● PROBLEM TO WORK ON
Look at each line of the listing. Copy those that hold the string "long".
━━ DATA FOR REVIEW
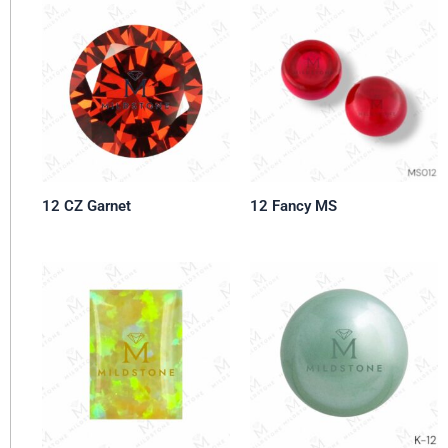
12 CZ Garnet
12 Fancy MS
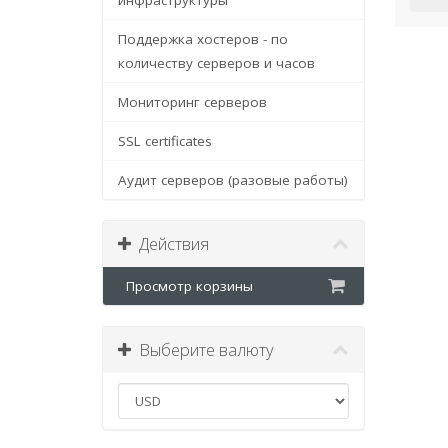
инфраструктуры
Поддержка хостеров - по
количеству серверов и часов
Мониторинг серверов
SSL certificates
Аудит серверов (разовые работы)
Действия
Просмотр корзины
Выберите валюту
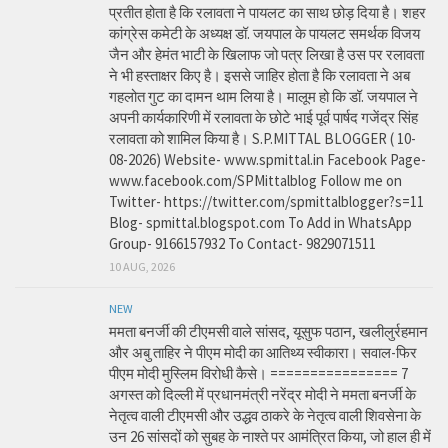
प्रतीत होता है कि रलावता ने पायलट का साथ छोड़ दिया है। शहर
कांग्रेस कमेटी के अध्यक्ष डॉ. जयपाल के पायलट समर्थक विजय
जैन और हेमंत भाटी के खिलाफ जो पत्र लिखा है उस पर रलावता
ने भी हस्ताक्षर किए है। इससे जाहिर होता है कि रलावता ने अब
गहलोत गुट का दामन थाम लिया है। मालूम हो कि डॉ. जयपाल ने
अपनी कार्यकारिणी में रलावता के छोटे भाई पूर्व पार्षद गजेंद्र सिंह
रलावता को शामिल किया है। S.P.MITTAL BLOGGER ( 10-
08-2026) Website- www.spmittal.in Facebook Page-
www.facebook.com/SPMittalblog Follow me on
Twitter- https://twitter.com/spmittalblogger?s=11
Blog- spmittal.blogspot.com To Add in WhatsApp
Group- 9166157932 To Contact- 9829071511
10 AUG, 2026
NEW
ममता बनर्जी की टीएमसी वाले सांसद, यूसुफ पठान, खलीलुर्रहमान
और अबु ताहिर ने पीएम मोदी का आतिथ्य स्वीकारा। सवाल-फिर
पीएम मोदी मुस्लिम विरोधी कैसे। ================ 7
अगस्त को दिल्ली में प्रधानमंत्री नरेंद्र मोदी ने ममता बनर्जी के
नेतृत्व वाली टीएमसी और उद्धव ठाकरे के नेतृत्व वाली शिवसेना के
उन 26 सांसदों को सुबह के नाश्ते पर आमंत्रित किया, जो हाल ही में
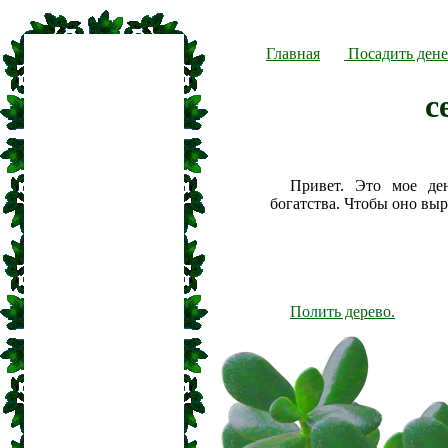
Главная
Посадить дене
с
Привет. Это мое де
богатства. Чтобы оно вы
Полить дерево.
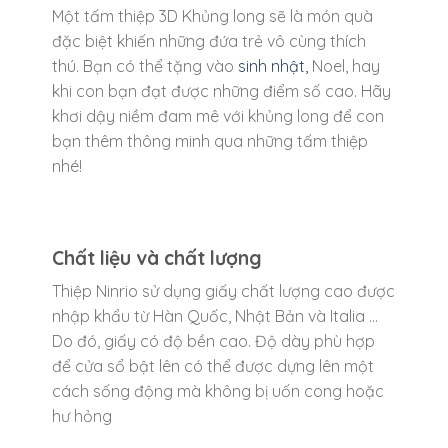
Một tấm thiệp 3D Khủng long sẽ là món quà
đặc biệt khiến những đứa trẻ vô cùng thích
thú. Bạn có thể tặng vào
sinh nhật,
Noel, hay
khi con bạn đạt được những điểm số cao. Hãy
khơi dậy niềm đam mê với khủng long để con
bạn thêm thông minh qua những tấm thiệp
nhé!
Chất liệu và chất lượng
Thiệp Ninrio sử dụng giấy chất lượng cao được
nhập khẩu từ Hàn Quốc, Nhật Bản và Italia …
Do đó, giấy có độ bền cao. Độ dày phù hợp
để cửa sổ bật lên có thể được dựng lên một
cách sống động mà không bị uốn cong hoặc
hư hỏng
━━━━
● ANSWER FOR THIS EXERCISE
Một tấm thiệp 3D Khủng long sẽ là món quà
khơi dậy niềm đam mê với khủng long để con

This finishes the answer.